En un capítulo del relato que Hemingway le dedicó a uno de sus hechos históricos preferidos, la Guerra Civil Española, un estratega republicano lanza una ofensiva contra el bando franquista con la esperanza de sorprender -esta vez sí- al enemigo.

Pero a medida que el autor describe esta esperanza, el lector se da cuenta de que el líder de la República está seguro de que la operación militar será un fracaso, como lo han sido todos los intentos anteriores por derrotar a los rebeldes.

Esta falsa pantalla de optimismo me asaltó cuando se confirmó que la final de la Copa Libertadores sería disputada por mi equipo, Boca Juniors, y nuestro acérrimo rival, River Plate.

Por unos instantes pensé que “esta vez sí” podríamos lograrlo. “Tener la fiesta en paz”, como se dice en mi país, y demostrarle al mundo (porque hay pocas cosas que un argentino intenta con tanto ahínco, como demostrarle cosas a un mundo que nos ubicó demasiado abajo en el mapa) que podríamos celebrar semejante evento deportivo “sin embarrar la cancha”, otra expresión de mi tierra.

Pero pronto, el pesimismo se abrió paso incontestable porque estuvo claro, desde un primer momento, que a todos los involucrados (presidentes de club, técnicos, jugadores, simpatizantes y barras bravas) nos daba más miedo perder que alegría el ganar.

En un país acostumbrado a la “gastada”, a las bromas pesadas, a la nefasta “grieta” y al recuerdo constante de los fracasos del enemigo, más que al elogio de los aciertos propios, la “final del mundo” –como la bautizaron los periodistas deportivos locales– era potencialmente para el equipo perdedor “el fin del mundo”.

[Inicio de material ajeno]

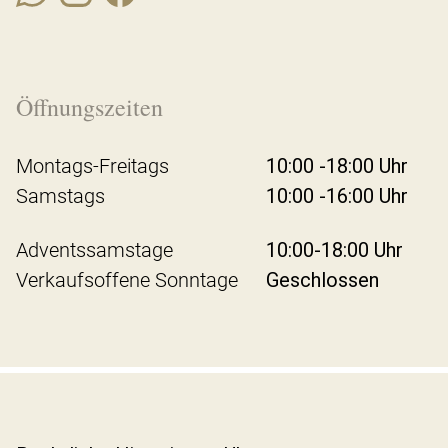
Öffnungszeiten
Montags-Freitags
10:00 -18:00 Uhr
Samstags
10:00 -16:00 Uhr
Adventssamstage
10:00-18:00 Uhr
Verkaufsoffene Sonntage
Geschlossen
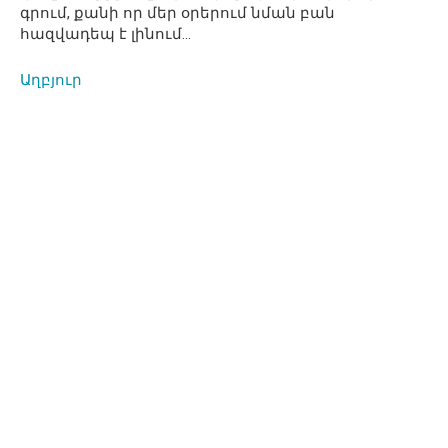
գրում, քանի որ մեր օրերում նման բան
հազվադեպ է լինում…
Աղբյուր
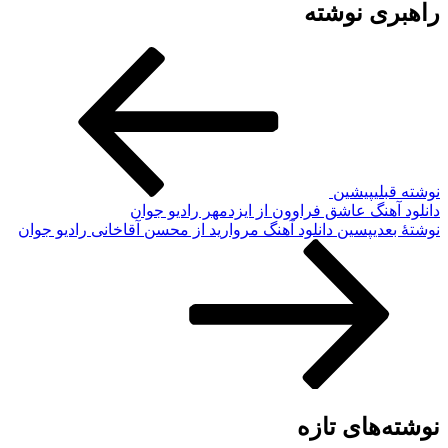
راهبری نوشته
نوشته قبلی
پیشین
دانلود آهنگ عاشق فراوون از ایزدمهر رادیو جوان
نوشته‌ٔ بعدی
پسین
دانلود آهنگ مروارید از محسن آقاخانی رادیو جوان
نوشته‌های تازه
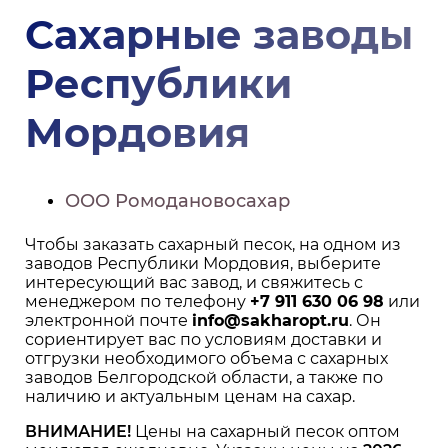
Сахарные заводы
Республики
Мордовия
ООО Ромодановосахар
Чтобы заказать сахарный песок, на одном из
заводов Республики Мордовия, выберите
интересующий вас завод, и свяжитесь с
менеджером по телефону
+7 911 630 06 98
или
электронной почте
info@sakharopt.ru
. Он
сориентирует вас по условиям доставки и
отгрузки необходимого объема с сахарных
заводов Белгородской области, а также по
наличию и актуальным ценам на сахар.
ВНИМАНИЕ!
Цены на сахарный песок оптом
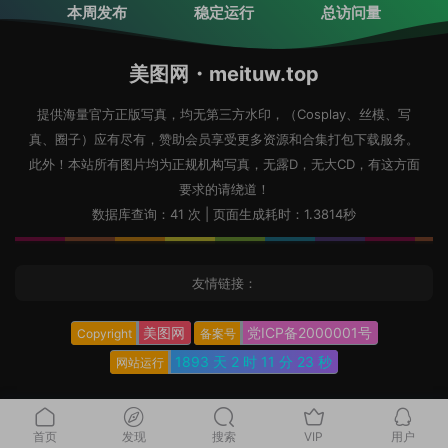
本周发布
稳定运行
总访问量
美图网・meituw.top
提供海量官方正版写真，均无第三方水印，（Cosplay、丝模、写
真、圈子）应有尽有，赞助会员享受更多资源和合集打包下载服务。
此外！本站所有图片均为正规机构写真，无露D，无大CD，有这方面
要求的请绕道！
数据库查询：41 次 | 页面生成耗时：1.3814秒
友情链接：
美图网
党ICP备2000001号
Copyright
备案号
1893 天
2 时
11 分
24 秒
网站运行
首页
发现
搜索
VIP
用户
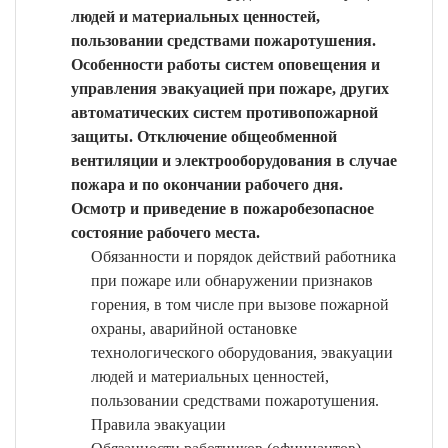
людей и материальных ценностей,
пользовании средствами пожаротушения.
Особенности работы систем оповещения и
управления эвакуацией при пожаре, других
автоматических систем противопожарной
защиты. Отключение общеобменной
вентиляции и электрооборудования в случае
пожара и по окончании рабочего дня.
Осмотр и приведение в пожаробезопасное
состояние рабочего места.
Обязанности и порядок действий работника
при пожаре или обнаружении признаков
горения, в том числе при вызове пожарной
охраны, аварийной остановке
технологического оборудования, эвакуации
людей и материальных ценностей,
пользовании средствами пожаротушения.
Правила эвакуации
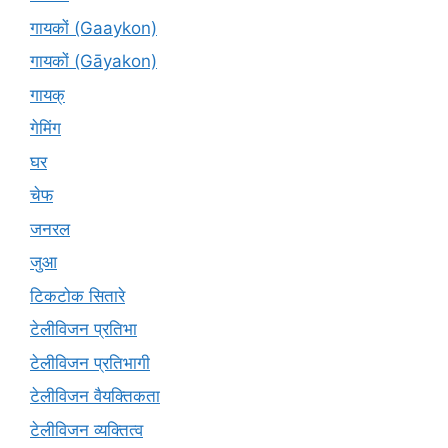
गायकों (Gaaykon)
गायकों (Gāyakon)
गायक्
गेमिंग
घर
चेफ
जनरल
जुआ
टिकटोक सितारे
टेलीविजन प्रतिभा
टेलीविजन प्रतिभागी
टेलीविजन वैयक्तिकता
टेलीविजन व्यक्तित्व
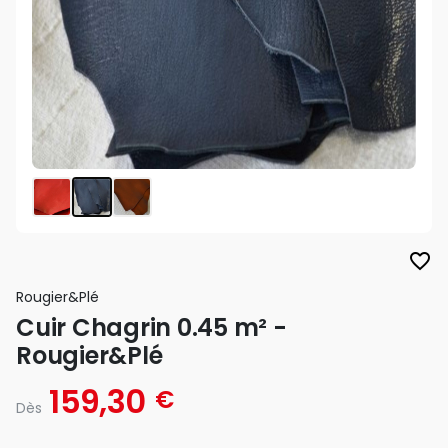
favorite_border
Rougier&plé
Cuir Chagrin 0.45 m² -
Rougier&Plé
159,30
€
Dès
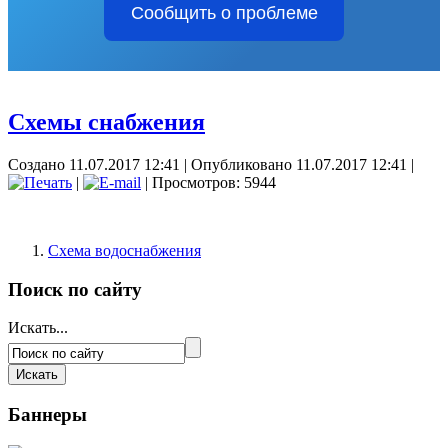
Сообщить о проблеме
Схемы снабжения
Создано 11.07.2017 12:41
|
Опубликовано 11.07.2017 12:41
|
|
| Просмотров: 5944
Схема водоснабжения
Поиск по сайту
Искать...
Баннеры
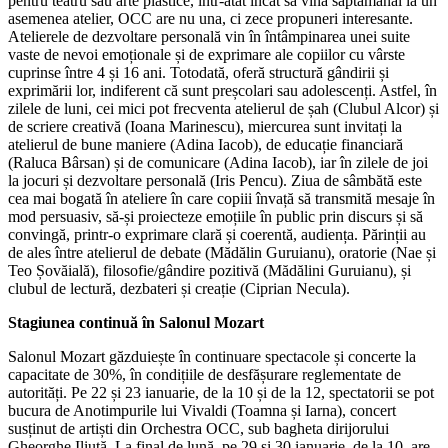
pentru teatru sau arte plastice, într-atât încât să vină săptămânal la un
asemenea atelier, OCC are nu una, ci zece propuneri interesante.
Atelierele de dezvoltare personală vin în întâmpinarea unei suite
vaste de nevoi emoționale și de exprimare ale copiilor cu vârste
cuprinse între 4 și 16 ani. Totodată, oferă structură gândirii și
exprimării lor, indiferent că sunt preșcolari sau adolescenți. Astfel, în
zilele de luni, cei mici pot frecventa atelierul de șah (Clubul Alcor) și
de scriere creativă (Ioana Marinescu), miercurea sunt invitați la
atelierul de bune maniere (Adina Iacob), de educație financiară
(Raluca Bârsan) și de comunicare (Adina Iacob), iar în zilele de joi
la jocuri și dezvoltare personală (Iris Pencu). Ziua de sâmbătă este
cea mai bogată în ateliere în care copiii învață să transmită mesaje în
mod persuasiv, să-și proiecteze emoțiile în public prin discurs și să
convingă, printr-o exprimare clară și coerentă, audiența. Părinții au
de ales între atelierul de debate (Mădălin Guruianu), oratorie (Nae și
Teo Șovăială), filosofie/gândire pozitivă (Mădălini Guruianu), și
clubul de lectură, dezbateri și creație (Ciprian Necula).
Stagiunea continuă în Salonul Mozart
Salonul Mozart găzduiește în continuare spectacole și concerte la
capacitate de 30%, în condițiile de desfășurare reglementate de
autorități. Pe 22 și 23 ianuarie, de la 10 și de la 12, spectatorii se pot
bucura de Anotimpurile lui Vivaldi (Toamna și Iarna), concert
susținut de artiști din Orchestra OCC, sub bagheta dirijorului
Gheorghe Iliuță. La final de lună, pe 29 și 30 ianuarie, de la 10, are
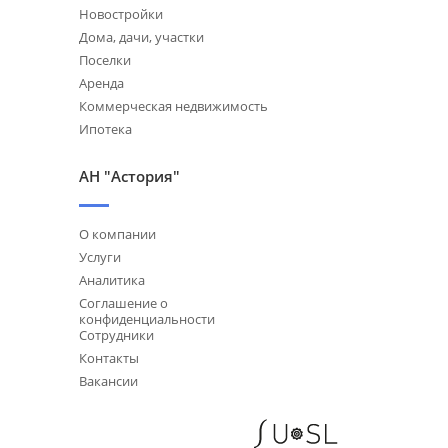
Новостройки
Дома, дачи, участки
Поселки
Аренда
Коммерческая недвижимость
Ипотека
АН "Астория"
О компании
Услуги
Аналитика
Соглашение о
конфиденциальности
Сотрудники
Контакты
Вакансии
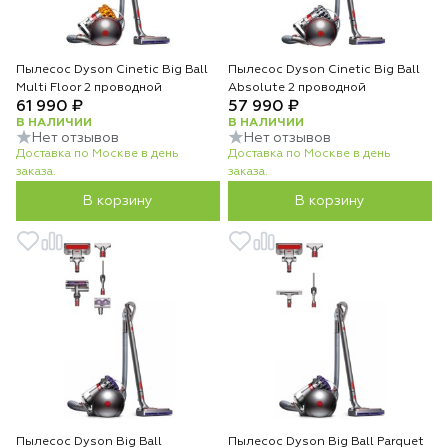
Пылесос Dyson Cinetic Big Ball
Пылесос Dyson Cinetic Big Ball
Multi Floor 2 проводной
Absolute 2 проводной
61 990 ₽
57 990 ₽
В НАЛИЧИИ
В НАЛИЧИИ
Нет отзывов
Нет отзывов
Доставка по Москве в день
Доставка по Москве в день
заказа.
заказа.
В корзину
В корзину
Пылесос Dyson Big Ball
Пылесос Dyson Big Ball Parquet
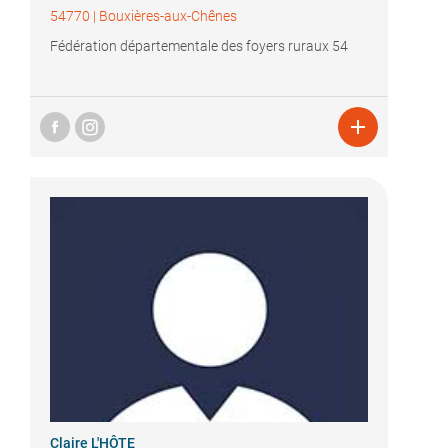
54770
|
Bouxières-aux-Chênes
Fédération départementale des foyers ruraux 54

Claire L'HÔTE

Cuando el primer partido en La Bombonera se jugó sin mayores inconvenientes, la esperanza regresó, pero debí recordar en ese momento las líneas del personaje de Federico Luppi en la memorable película Martín H, la historia de un exiliado argentino en Madrid:

“La Argentina no es un país, es una trampa, la trampa es que te hacen creer que puede cambiar, lo sentís cerca, ves que es posible, que no es una utopía, es ya, mañana, y siempre te cagan”.

Lo que nunca me imaginé fue la dimensión de la cagada. Y eso que “estaba avisado”, ya que aún perduraba en mí el recuerdo del 2015, cuando un hincha de Boca se las ingenió para colar gas pimienta en el túnel que utilizaron los jugadores de River en la Copa Libertadores de ese año (nos terminó descalificando la Conmebol en aquella famosa “decisión de escritorio”).

Sin embargo, ¿quién en su sano juicio se podía imaginar un bus apedreado, el presidente de la FIFA escupido, una Conmebol que obligaba a jugar mientras el capitán de Boca se atendía en un hospital y, como cereza del postre, una final de la Libertadores en la capital del antiguo poder colonial?

Yo creo que ni Stephen King podría escribir una novela de terror tan compleja como apocalíptica. Si los argentinos no existiéramos, nos tendrían que inventar los escritores de ficción.

Sin embargo, algo bueno hemos sacado de todo esto, a fuerza de pedradas y ridículos, porque –como decía mi abuela española– “no hay mal que por bien no venga”.

Antes de salir al Bernabeu, hemos domado nuestro miedo más íntimo: el pavor a la derrota.

Así como se practican penales para la final, ambas instituciones ya han entrenado las justificaciones en caso de una victoria del club odiado: si River pierde, dirán que lo sacaron de su estadio y de su gente; si Boca cae, responderán que le debieron dar la victoria en el escritorio, como a “las gallinas”, tres años atrás.

Perder un superclásico es malo, pero hacerlo en la final de la Libertadores sin una excusa a mano es devastador.

Mientras preparamos nuestra defensa (no frente a los delanteros contrarios sino ante las bromas de los simpatizantes rivales), solo nos queda repetir aquellas palabras que nos dejó la Guerra Civil Española: “No pasarán”, y aplicarlas no a los fascistas de Franco, sino a los barrabravas vernáculos.

Pero pase lo que pase en Madrid, como aquel líder militar republicano de Hemingway que confiaba inútilmente en su ofensiva, antes de salir a ganar ya estamos todos derrotados.


*Periodista, argentino, hincha de Boca, corresponsal de la BBC en Ecuador y Director de la Escuela de Comunicacion de la Universidad del Azuay.